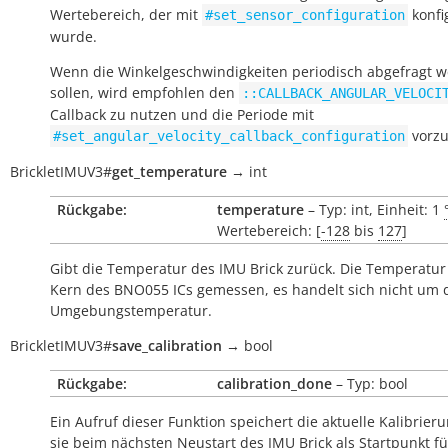
Wertebereich, der mit
konfi
#set_sensor_configuration
wurde.
Wenn die Winkelgeschwindigkeiten periodisch abgefragt 
sollen, wird empfohlen den
::CALLBACK_ANGULAR_VELOCI
Callback zu nutzen und die Periode mit
vorzu
#set_angular_velocity_callback_configuration
BrickletIMUV3
#
get_temperature
→
int
Rückgabe:
temperature
– Typ: int, Einheit: 1
Wertebereich: [
-128
bis
127
]
Gibt die Temperatur des IMU Brick zurück. Die Temperatur
Kern des BNO055 ICs gemessen, es handelt sich nicht um 
Umgebungstemperatur.
BrickletIMUV3
#
save_calibration
→
bool
Rückgabe:
calibration_done
– Typ: bool
Ein Aufruf dieser Funktion speichert die aktuelle Kalibrier
sie beim nächsten Neustart des IMU Brick als Startpunkt fü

• • • •

Give every line of the material that includes the string "Wertebereich".

Wertebereich, der mit
Wertebereich: [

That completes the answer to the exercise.